The trial judge, under the provisions of Code Ann. § 81A-130 (b) has the power to make a protective order as to the proposed depositions in which he is given vast and wide powers. Isn't it bordering on the completely ludicrous to say that the judge, in his protective order, may: 1. Prevent the taking of the depositions at all, or 2. Require that they be taken only upon written interrogatories, or 3. Prevent the inquiry into various and sundry subjects, or 4. Order the depositions taken only at a particular place to be designated by the judge, or 5. Exclude all persons from the deposition hearing except the parties, their counsel, and the witness, and yet the trial court with all of this power cannot prohibit leading questions? We repeat, isn't it ludicrous?
After granting the foregoing almost unlimited power, as a catch-all, the above statute ends with this additional investiture of power, to wit: ". . . or the court may make any other order which justice requires to protect the party or witness from annoyance, embarrassment or oppression." (Emphasis supplied.) If there were any doubt before of the court's right to prohibit leading questions, this strong language should completely remove that doubt. Is there any suggestion here, or any reason to believe, the trial judge is more limited in his discretion under a protective order than in the trial of cases under the general rules of evidence as to examination of witnesses, and specifically as is set forth in Code § 38-1706?
Suppose when this case is returned to the trial court, the judge elects to substitute a new order (which he has the discretion to do) to the effect that the depositions not be taken. Code Ann. § 81A-130 (b) grants this authority.
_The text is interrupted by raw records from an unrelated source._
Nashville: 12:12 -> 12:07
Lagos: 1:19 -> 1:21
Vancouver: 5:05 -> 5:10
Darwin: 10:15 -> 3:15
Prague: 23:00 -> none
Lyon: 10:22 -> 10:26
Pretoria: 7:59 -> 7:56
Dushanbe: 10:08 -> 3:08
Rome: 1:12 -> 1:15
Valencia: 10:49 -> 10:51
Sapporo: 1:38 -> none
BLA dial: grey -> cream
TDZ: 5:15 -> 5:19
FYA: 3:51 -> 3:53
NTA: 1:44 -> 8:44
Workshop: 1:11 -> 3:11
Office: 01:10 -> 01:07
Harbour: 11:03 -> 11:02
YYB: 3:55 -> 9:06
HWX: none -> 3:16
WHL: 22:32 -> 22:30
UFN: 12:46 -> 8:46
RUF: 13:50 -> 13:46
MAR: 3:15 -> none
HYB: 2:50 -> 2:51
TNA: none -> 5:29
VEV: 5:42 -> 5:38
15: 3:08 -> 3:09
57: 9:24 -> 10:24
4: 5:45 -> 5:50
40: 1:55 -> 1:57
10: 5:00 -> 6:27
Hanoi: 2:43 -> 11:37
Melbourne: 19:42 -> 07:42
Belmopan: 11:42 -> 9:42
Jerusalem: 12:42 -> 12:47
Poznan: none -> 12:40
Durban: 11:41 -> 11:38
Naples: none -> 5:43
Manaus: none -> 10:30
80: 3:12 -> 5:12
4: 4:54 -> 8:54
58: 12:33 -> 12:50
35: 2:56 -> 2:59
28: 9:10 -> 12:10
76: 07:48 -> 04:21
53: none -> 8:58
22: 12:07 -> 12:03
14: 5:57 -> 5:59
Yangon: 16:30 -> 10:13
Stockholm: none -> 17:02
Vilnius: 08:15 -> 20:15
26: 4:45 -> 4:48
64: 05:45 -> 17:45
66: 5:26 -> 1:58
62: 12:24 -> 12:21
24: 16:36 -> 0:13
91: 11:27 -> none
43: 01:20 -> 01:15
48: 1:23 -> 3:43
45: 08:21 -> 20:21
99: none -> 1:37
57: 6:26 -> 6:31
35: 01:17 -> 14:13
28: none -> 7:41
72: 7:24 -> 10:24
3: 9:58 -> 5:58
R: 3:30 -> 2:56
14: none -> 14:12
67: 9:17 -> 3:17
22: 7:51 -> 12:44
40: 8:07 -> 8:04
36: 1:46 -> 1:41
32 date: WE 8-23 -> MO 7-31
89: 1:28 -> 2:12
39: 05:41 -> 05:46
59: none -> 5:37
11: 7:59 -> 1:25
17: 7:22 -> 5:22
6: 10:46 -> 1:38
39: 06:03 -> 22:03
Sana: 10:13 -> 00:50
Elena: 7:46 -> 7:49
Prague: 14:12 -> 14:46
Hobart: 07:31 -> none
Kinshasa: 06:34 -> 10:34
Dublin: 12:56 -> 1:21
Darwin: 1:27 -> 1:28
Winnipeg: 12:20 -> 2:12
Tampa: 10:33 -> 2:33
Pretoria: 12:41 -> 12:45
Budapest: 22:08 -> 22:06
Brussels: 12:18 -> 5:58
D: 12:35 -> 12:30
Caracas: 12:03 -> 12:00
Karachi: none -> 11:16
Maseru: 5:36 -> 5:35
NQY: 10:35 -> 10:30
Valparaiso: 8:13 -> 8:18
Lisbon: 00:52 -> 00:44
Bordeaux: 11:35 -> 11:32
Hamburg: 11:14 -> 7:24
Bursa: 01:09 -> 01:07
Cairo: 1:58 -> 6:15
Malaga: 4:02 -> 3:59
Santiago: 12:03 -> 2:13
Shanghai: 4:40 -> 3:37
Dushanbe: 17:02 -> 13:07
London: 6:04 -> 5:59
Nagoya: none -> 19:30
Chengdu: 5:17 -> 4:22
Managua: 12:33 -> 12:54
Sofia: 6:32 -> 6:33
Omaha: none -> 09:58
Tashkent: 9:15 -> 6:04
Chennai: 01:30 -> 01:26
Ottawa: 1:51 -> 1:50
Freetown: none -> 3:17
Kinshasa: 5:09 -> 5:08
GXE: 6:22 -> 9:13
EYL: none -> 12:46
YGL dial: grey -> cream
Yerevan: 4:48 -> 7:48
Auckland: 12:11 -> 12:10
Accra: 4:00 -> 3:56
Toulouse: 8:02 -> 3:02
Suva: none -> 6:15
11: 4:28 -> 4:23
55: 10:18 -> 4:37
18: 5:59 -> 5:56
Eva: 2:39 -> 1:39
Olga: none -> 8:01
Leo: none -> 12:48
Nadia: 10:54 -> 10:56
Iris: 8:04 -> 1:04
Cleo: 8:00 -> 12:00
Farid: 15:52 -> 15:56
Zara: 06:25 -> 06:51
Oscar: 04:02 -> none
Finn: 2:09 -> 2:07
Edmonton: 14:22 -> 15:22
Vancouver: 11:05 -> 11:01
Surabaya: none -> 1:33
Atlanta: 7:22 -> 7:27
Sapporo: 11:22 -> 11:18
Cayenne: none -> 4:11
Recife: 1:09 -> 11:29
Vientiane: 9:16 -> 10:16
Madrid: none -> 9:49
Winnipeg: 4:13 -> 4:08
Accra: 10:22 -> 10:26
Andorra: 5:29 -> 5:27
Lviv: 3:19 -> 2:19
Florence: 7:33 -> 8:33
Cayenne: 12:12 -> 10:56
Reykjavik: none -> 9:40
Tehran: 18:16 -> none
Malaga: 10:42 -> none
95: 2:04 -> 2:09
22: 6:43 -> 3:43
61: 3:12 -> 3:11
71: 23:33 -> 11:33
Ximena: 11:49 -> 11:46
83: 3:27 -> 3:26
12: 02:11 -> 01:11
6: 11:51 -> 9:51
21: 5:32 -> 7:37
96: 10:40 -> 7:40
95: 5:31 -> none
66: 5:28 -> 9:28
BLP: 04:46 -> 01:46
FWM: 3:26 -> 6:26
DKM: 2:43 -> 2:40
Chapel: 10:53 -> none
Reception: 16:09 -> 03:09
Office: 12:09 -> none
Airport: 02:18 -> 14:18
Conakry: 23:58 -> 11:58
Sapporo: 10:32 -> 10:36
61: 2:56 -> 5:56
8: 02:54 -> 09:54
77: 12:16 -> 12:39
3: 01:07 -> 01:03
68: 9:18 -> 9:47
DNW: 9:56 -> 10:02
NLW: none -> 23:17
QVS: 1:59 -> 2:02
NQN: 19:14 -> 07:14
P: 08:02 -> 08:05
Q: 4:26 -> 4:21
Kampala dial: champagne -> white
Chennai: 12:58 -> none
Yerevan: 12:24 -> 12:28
Would the defendants be better off? Or suppose he orders depositions to be taken on interrogatories only? Would this benefit the defendants? The third question must necessarily be answered in the affirmative.
(4) Finally, may the opposite party participate in the deposition hearing, by asking questions of the witness, or must he give a new notice and pay the expense thereof?
Code Ann. § 81A-126 (a) and (b) clearly answers this question stating that it will be done "in the same manner that witnesses may be compelled to appear and testify in court" and "examination and cross examination of deponents may proceed as permitted at the trial under the rules of evidence." To require a new notice would create needless expense, consume additional time, would reverse the practice of examination and cross examination of witnesses, and would lend itself to annoyance and harassment of witnesses. Of course, in trials in the courts of this State, when a witness is called to testify, the opposing party has the right to cross examine the witness then and there. Code § 38-1704; First Nat. Bank of Birmingham v. Carmichael, 198 Ga. 309, 314 ( 31 S.E.2d 811). The same rule applies in depositions and it would be a travesty on justice to require the opposing party to remain silent, ask no questions, and then have to give a new notice and pay the expense of cross examining the witness who has been called for direct examination.
The same rule applies here which governs the taking of depositions by written interrogatories under Code Ann. § 81A-131 (a) which provides that within 10 days from service of the interrogatories, the opposing party may serve cross interrogatories to be answered in this same hearing, with no new notice.
I, therefore, respectfully dissent from the majority opinion in this case.
I, am authorized to state that Chief Judge Bell and Judges Deen and Quillian join me in this dissent.